• [WHAT YOU SHOULD DO] Your task is to retype all of the records below with complete accuracy.

• [Records drawn from a dataset]
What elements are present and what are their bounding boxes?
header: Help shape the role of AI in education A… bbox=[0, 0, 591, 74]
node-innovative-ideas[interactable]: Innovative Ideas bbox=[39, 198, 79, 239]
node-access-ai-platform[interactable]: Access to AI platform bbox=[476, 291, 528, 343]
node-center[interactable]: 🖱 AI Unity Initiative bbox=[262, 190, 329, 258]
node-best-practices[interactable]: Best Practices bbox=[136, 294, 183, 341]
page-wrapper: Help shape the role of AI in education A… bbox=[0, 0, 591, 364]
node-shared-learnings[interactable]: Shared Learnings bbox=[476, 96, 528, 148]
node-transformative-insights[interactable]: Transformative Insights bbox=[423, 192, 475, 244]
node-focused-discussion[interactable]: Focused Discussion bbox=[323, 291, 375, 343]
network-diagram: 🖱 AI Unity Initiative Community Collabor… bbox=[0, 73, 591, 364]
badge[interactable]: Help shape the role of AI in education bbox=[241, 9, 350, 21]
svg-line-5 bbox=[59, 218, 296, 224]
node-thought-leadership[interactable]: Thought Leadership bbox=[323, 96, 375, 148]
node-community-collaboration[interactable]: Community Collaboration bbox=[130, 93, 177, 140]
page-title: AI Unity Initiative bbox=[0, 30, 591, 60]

• [ANSWER TO THIS EXERCISE]
What elements are present and what are their bounding boxes?
header: Help shape the role of AI in education A… bbox=[0, 0, 591, 74]
node-innovative-ideas[interactable]: Innovative Ideas bbox=[39, 198, 79, 239]
node-access-ai-platform[interactable]: Access to AI platform bbox=[476, 291, 528, 343]
node-center[interactable]: 🖱 AI Unity Initiative bbox=[262, 190, 329, 258]
node-best-practices[interactable]: Best Practices bbox=[136, 294, 183, 341]
page-wrapper: Help shape the role of AI in education A… bbox=[0, 0, 591, 364]
node-shared-learnings[interactable]: Shared Learnings bbox=[476, 96, 528, 148]
node-transformative-insights[interactable]: Transformative Insights bbox=[423, 192, 475, 244]
node-focused-discussion[interactable]: Focused Discussion bbox=[323, 291, 375, 343]
network-diagram: 🖱 AI Unity Initiative Community Collabor… bbox=[0, 73, 591, 364]
badge[interactable]: Help shape the role of AI in education bbox=[241, 9, 350, 21]
svg-line-5 bbox=[59, 218, 296, 224]
node-thought-leadership[interactable]: Thought Leadership bbox=[323, 96, 375, 148]
node-community-collaboration[interactable]: Community Collaboration bbox=[130, 93, 177, 140]
page-title: AI Unity Initiative bbox=[0, 30, 591, 60]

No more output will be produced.